Vanwege de sluiting van het verzorgingshuis in Amsterdam-Noord is Hendrik Groen overgeplaatst naar Bergen aan Zee. De Oud-Maar-Niet-Dood-club is uit elkaar gevallen. Af en toe is er een Omanido-reünie waarbij het ouderwets gezellig wordt en de drank ruimhartig vloeit, maar verder is er niet veel meer om naar uit te kijken. Hendrik moet constateren dat de tijd niet meer zo mild voor hem is: hij wordt steeds vergeetachtiger en begint het overzicht te verliezen. Dat levert het nodige gestuntel op. Hij besluit opnieuw een dagboek bij te gaan houden in een poging weer wat meer grip op de werkelijkheid te krijgen. En anders kan hij er in ieder geval nog eens nalezen wat hij allemaal vergeten is.

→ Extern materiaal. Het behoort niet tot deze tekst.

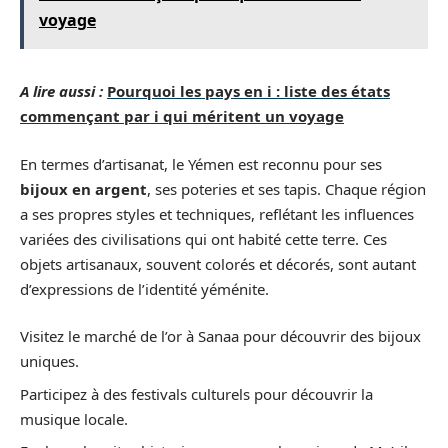
voyage
A lire aussi :
Pourquoi les pays en i : liste des états
commençant par i qui méritent un voyage
En termes d’artisanat, le Yémen est reconnu pour ses
bijoux en argent
, ses poteries et ses tapis. Chaque région
a ses propres styles et techniques, reflétant les influences
variées des civilisations qui ont habité cette terre. Ces
objets artisanaux, souvent colorés et décorés, sont autant
d’expressions de l’identité yéménite.
Visitez le marché de l’or à Sanaa pour découvrir des bijoux
uniques.
Participez à des festivals culturels pour découvrir la
musique locale.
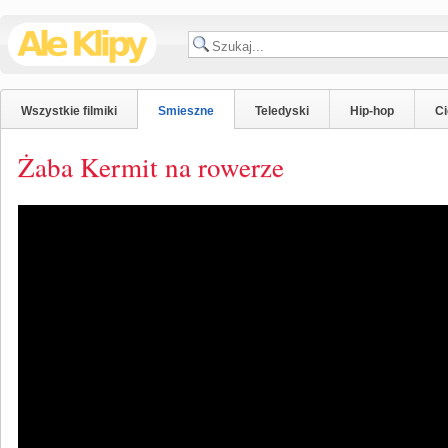
Wszystkie filmiki
Smieszne
Teledyski
Hip-hop
C
Żaba Kermit na rowerze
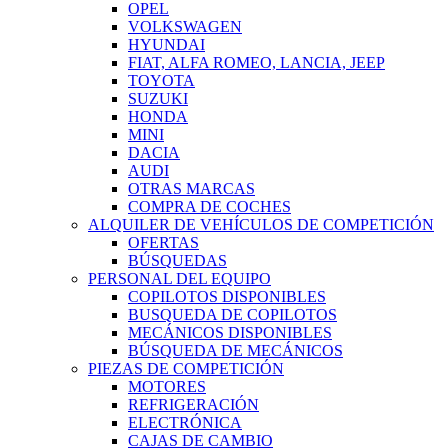
OPEL
VOLKSWAGEN
HYUNDAI
FIAT, ALFA ROMEO, LANCIA, JEEP
TOYOTA
SUZUKI
HONDA
MINI
DACIA
AUDI
OTRAS MARCAS
COMPRA DE COCHES
ALQUILER DE VEHÍCULOS DE COMPETICIÓN
OFERTAS
BÚSQUEDAS
PERSONAL DEL EQUIPO
COPILOTOS DISPONIBLES
BUSQUEDA DE COPILOTOS
MECÁNICOS DISPONIBLES
BÚSQUEDA DE MECÁNICOS
PIEZAS DE COMPETICIÓN
MOTORES
REFRIGERACIÓN
ELECTRÓNICA
CAJAS DE CAMBIO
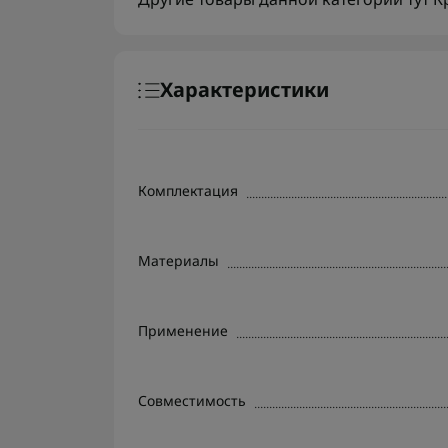
Характеристики
Комплектация
Материалы
Применение
Совместимость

Het leven wordt er niet aangenamer op als ook in Bergen aan Zee het coronavirus alles op zijn kop zet. En helaas is er geen Evert meer om er foute grappen over te maken, al doet de voorheen zo brave Hendrik zijn best om zijn vriend hierin te evenaren. Gelukkig heeft hij nog drie trouwe vrienden over om hem op het rechte pad te houden: Leonie (88), Frida (10) en Juffrouw Jansen (4). Die laatste is zijn hond, het afscheidscadeau van Evert. Samen met deze bondgenoten sleept Hendrik zich opgewekt naar de eindstreep.
Het allerlaatste dagboek van Hendrik Groen, de meest geliefde bejaarde van Nederland.